Variation on 3-ball elastic collision

[epilepticbunny]

Homework Statement

hello! so i am trying to figure out how to calculate the resultant velocities and directions(angles/vectors) that two perfectly elastic spheres might travel in if they were to be hit simultaneously by a third sphere at an angle. all the spheres are of equal mass, initial velocity isn't important as long as all balls are moving after the collision.
ah and assuming that the two stationary balls are parallel to the x-axis, with the y-axis between the 2 balls, the third ball could come at any angle between 30 to 0 degrees to the vertical.. and contact the 2 balls simultaneously..

Homework Equations

V1f^2 + V2f^2 + V3f^2 = V1i^2
(since all the spheres are of equal mass)
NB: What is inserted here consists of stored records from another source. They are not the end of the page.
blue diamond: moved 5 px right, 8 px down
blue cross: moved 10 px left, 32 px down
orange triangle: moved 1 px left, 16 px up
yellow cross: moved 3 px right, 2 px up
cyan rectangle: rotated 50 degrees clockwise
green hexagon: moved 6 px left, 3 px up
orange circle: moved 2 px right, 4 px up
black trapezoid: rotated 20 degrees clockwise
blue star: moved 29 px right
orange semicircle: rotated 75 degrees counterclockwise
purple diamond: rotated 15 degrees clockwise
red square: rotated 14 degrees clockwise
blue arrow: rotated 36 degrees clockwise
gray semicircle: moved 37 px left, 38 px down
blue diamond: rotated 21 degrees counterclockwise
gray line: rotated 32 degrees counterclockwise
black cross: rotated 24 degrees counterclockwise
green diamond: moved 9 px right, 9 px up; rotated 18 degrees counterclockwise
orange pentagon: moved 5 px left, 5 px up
and conservation of momentum should be

V1i = V1f + V2f + V3f i think...

The Attempt at a Solution

i have read the other relevant forum posts and i know how to calculate the resultant forces and directions if the collision is head-on, like o-->8 but not if the first ball hits the other two balls at an angle. i would be really grateful if anyone could help me out with this issue.

 

[mfb]

The same rules as for two-body collisions still apply: momentum transfer is orthogonal to the contact. In your specific case, it is easy to get the contact directions, as the three balls form an equilateral triangle (all spheres have the same radius?).
There won't be momentum transfer between the two balls initially at rest. That gives you a total of 5 equations for 6 unknowns, so there is still some freedom left in the process.

 

[epilepticbunny]

The same rules as for two-body collisions still apply: momentum transfer is orthogonal to the contact. In your specific case, it is easy to get the contact directions, as the three balls form an equilateral triangle (all spheres have the same radius?).
There won't be momentum transfer between the two balls initially at rest. That gives you a total of 5 equations for 6 unknowns, so there is still some freedom left in the process.
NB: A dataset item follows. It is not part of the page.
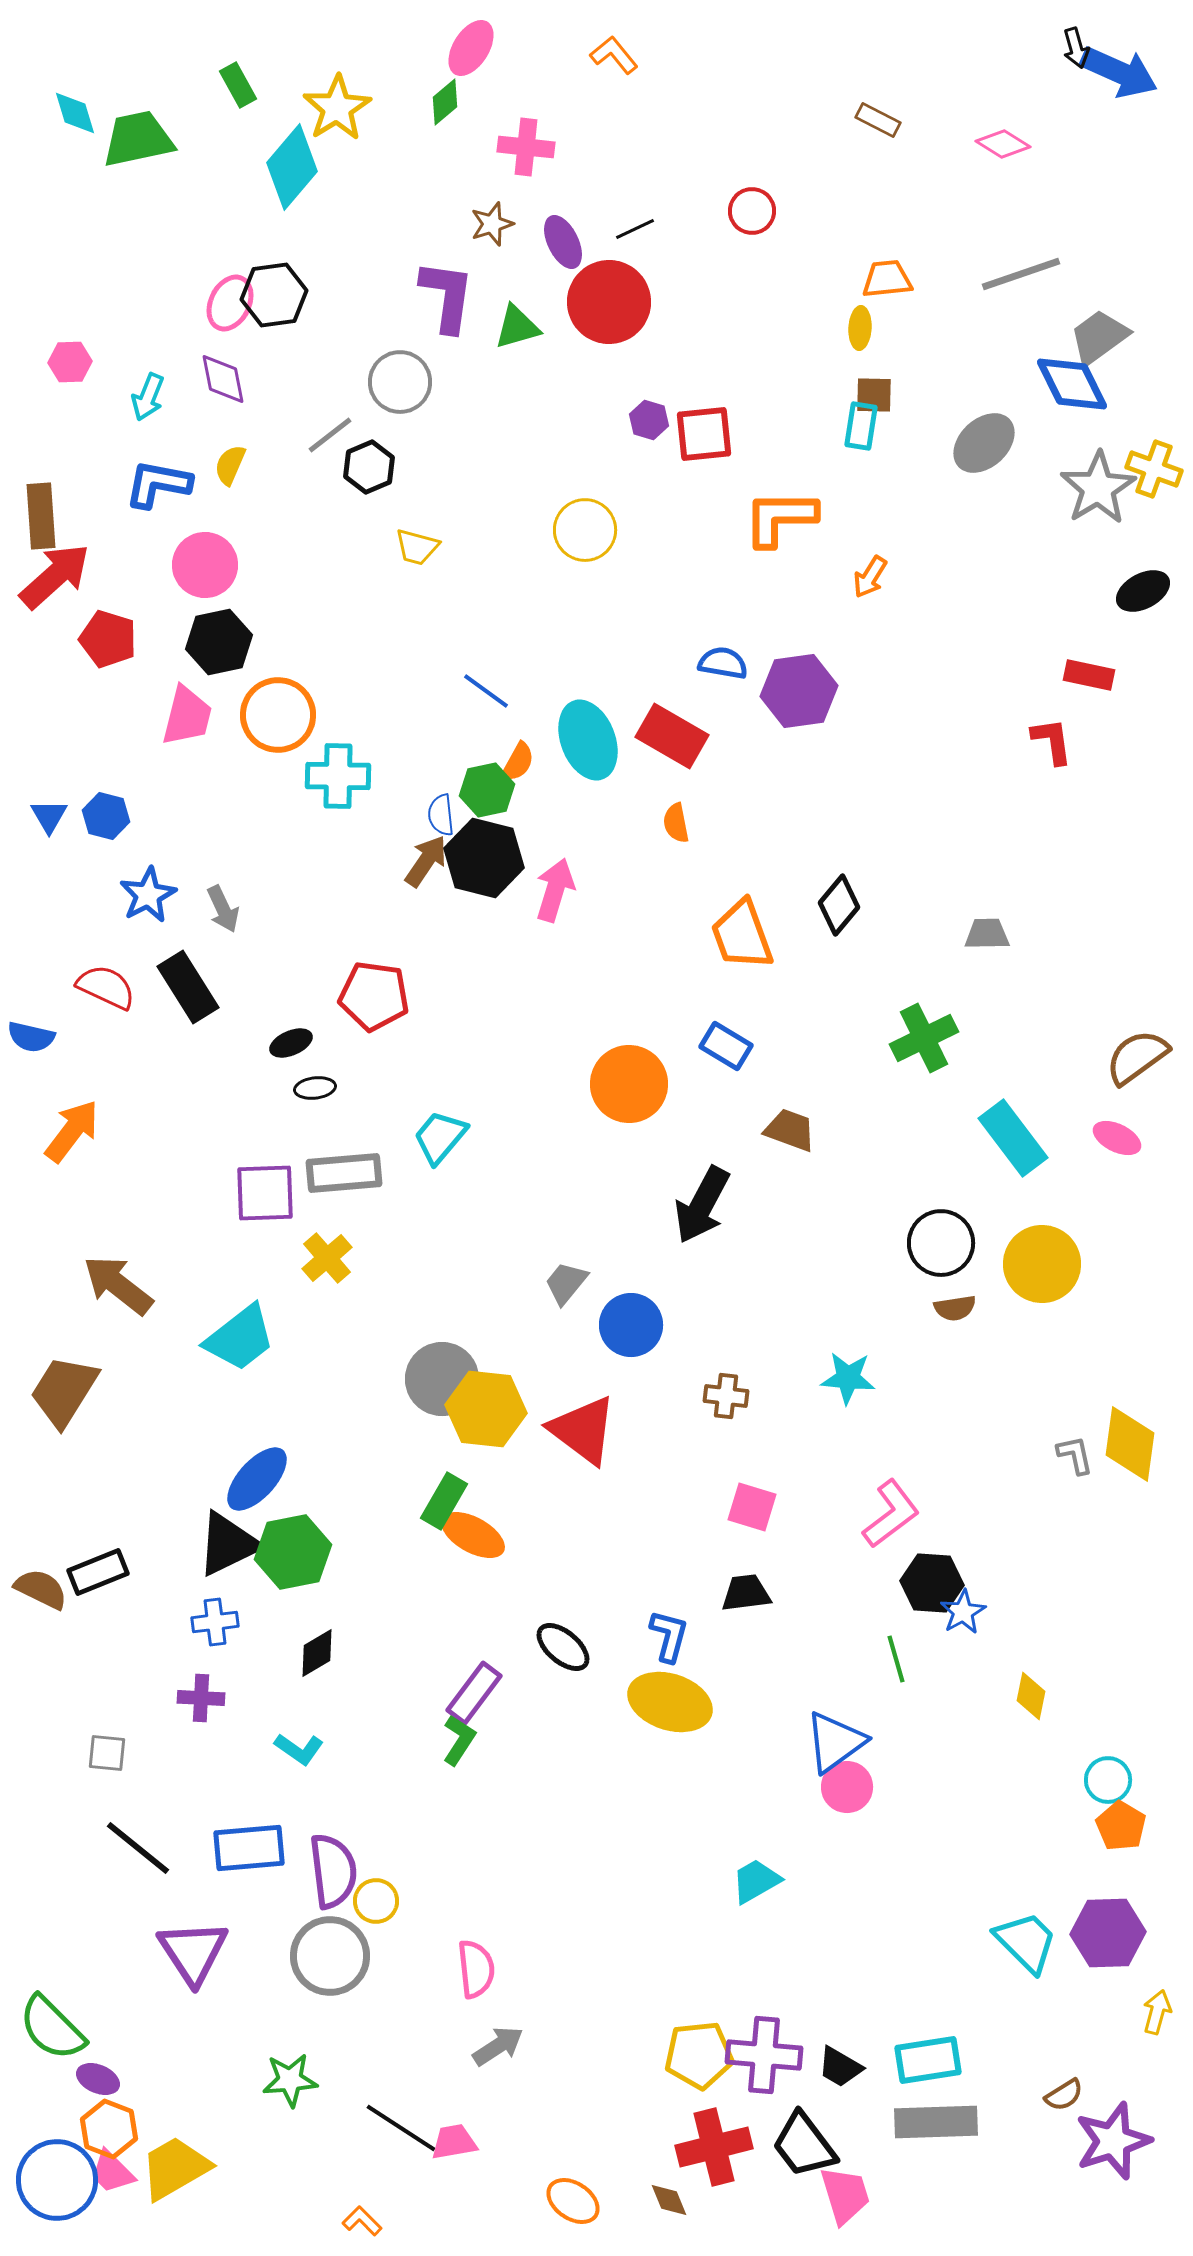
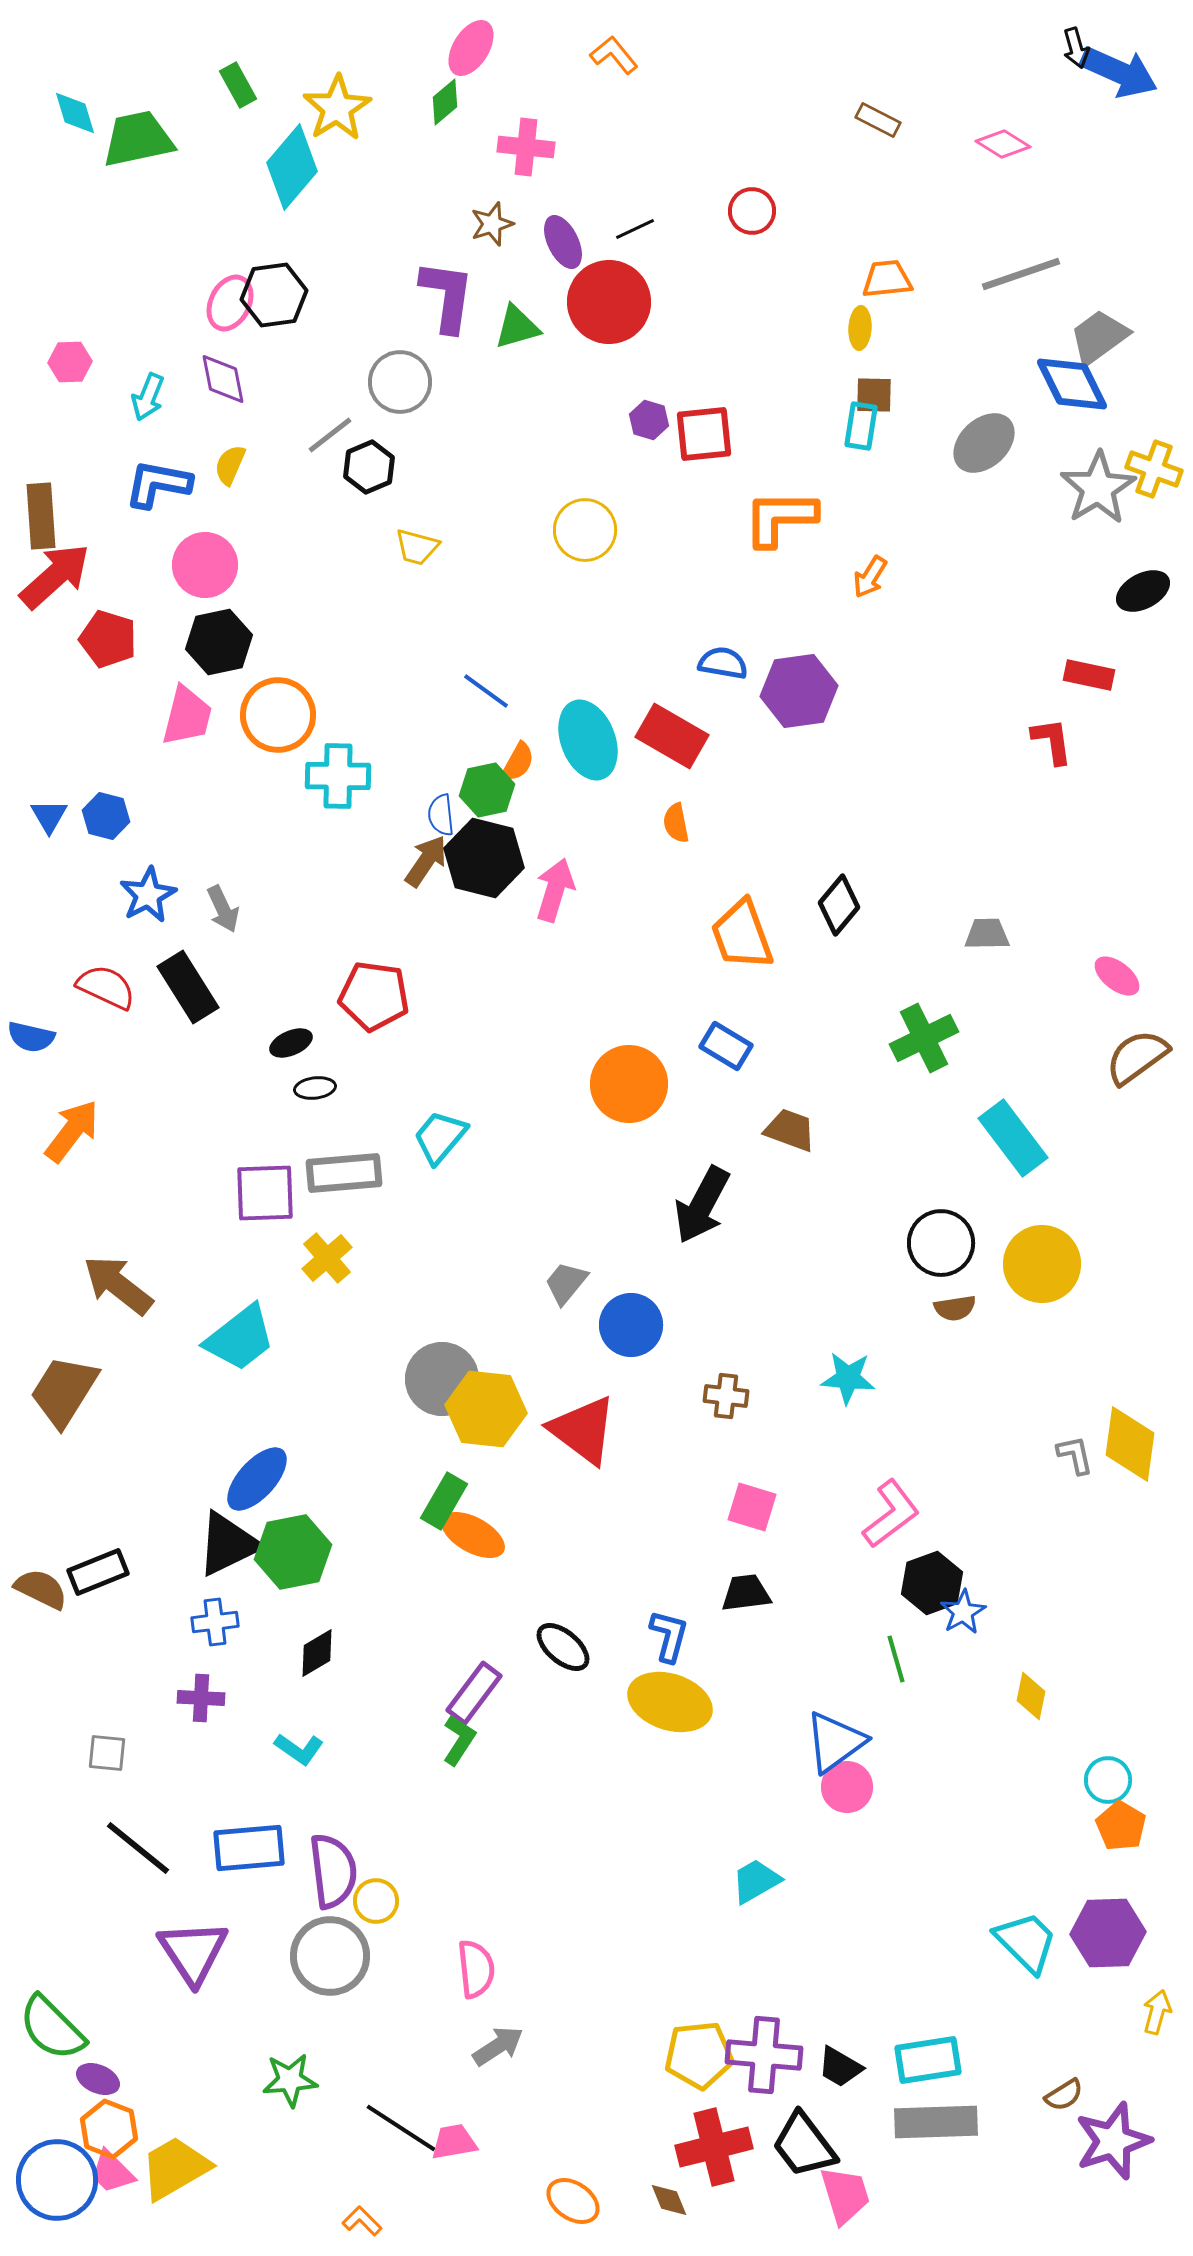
pink ellipse at (1117, 1138): moved 162 px up; rotated 12 degrees clockwise
black hexagon at (932, 1583): rotated 24 degrees counterclockwise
ah... sorry but i don't really understand which 5 equations I'm supposed to get...
i'm assuming hte 6 unknowns are V1 to V3 (final), x and y for each.
but i only get 4 equations,
v_1x+v_2x+v_3x=v_1i
and the same thing for the y values
then the simplified conservation of K.E. for x and y values.
(yes all spheres have the same radius)
so sorry, can't seem to wrap my head around it...

 

[mfb]

i'm assuming hte 6 unknowns are V1 to V3 (final), x and y for each.

Right.

Kinetic energy is only one equation, there are no "x energy" and "y energy".
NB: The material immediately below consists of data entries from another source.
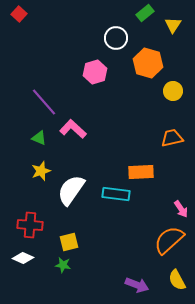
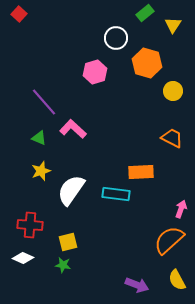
orange hexagon: moved 1 px left
orange trapezoid: rotated 40 degrees clockwise
pink arrow: rotated 126 degrees counterclockwise
yellow square: moved 1 px left
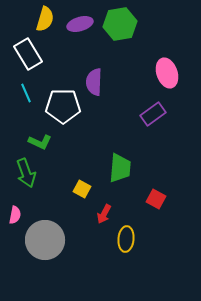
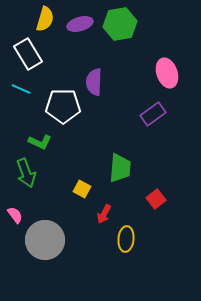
cyan line: moved 5 px left, 4 px up; rotated 42 degrees counterclockwise
red square: rotated 24 degrees clockwise
pink semicircle: rotated 48 degrees counterclockwise
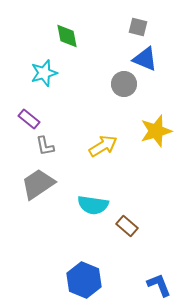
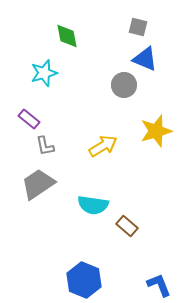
gray circle: moved 1 px down
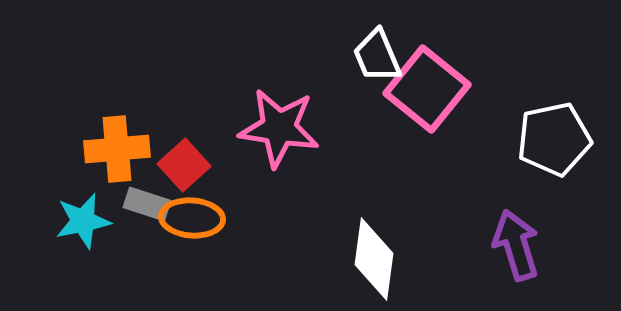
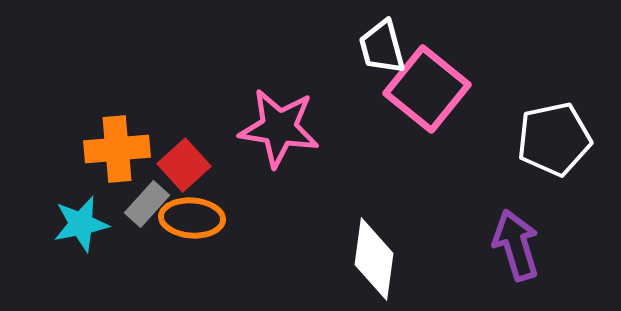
white trapezoid: moved 5 px right, 9 px up; rotated 8 degrees clockwise
gray rectangle: rotated 66 degrees counterclockwise
cyan star: moved 2 px left, 3 px down
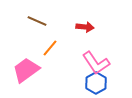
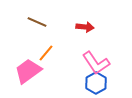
brown line: moved 1 px down
orange line: moved 4 px left, 5 px down
pink trapezoid: moved 2 px right, 1 px down
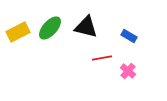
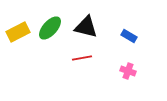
red line: moved 20 px left
pink cross: rotated 21 degrees counterclockwise
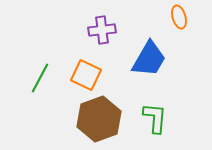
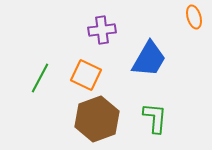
orange ellipse: moved 15 px right
brown hexagon: moved 2 px left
The direction of momentum transfer 1->2 and 1->3 give one equation each.

 

[epilepticbunny]

Right.

Kinetic energy is only one equation, there are no "x energy" and "y energy".

The direction of momentum transfer 1->2 and 1->3 give one equation each.

does that mean the two balls would always go in the same direction regardless of the angle the 3rd ball hits them from and only the direction of the 3rd ball would change with the angle?

 

[mfb]

At least if you neglect things like a rotation of balls, deformations, friction and so on: yes.

 

[epilepticbunny]

At least if you neglect things like a rotation of balls, deformations, friction and so on: yes.

sorry, i still can't seem to get the equations out...

 

[mfb]

You know the direction of motion, that is a relation between the x and y components of your velocity.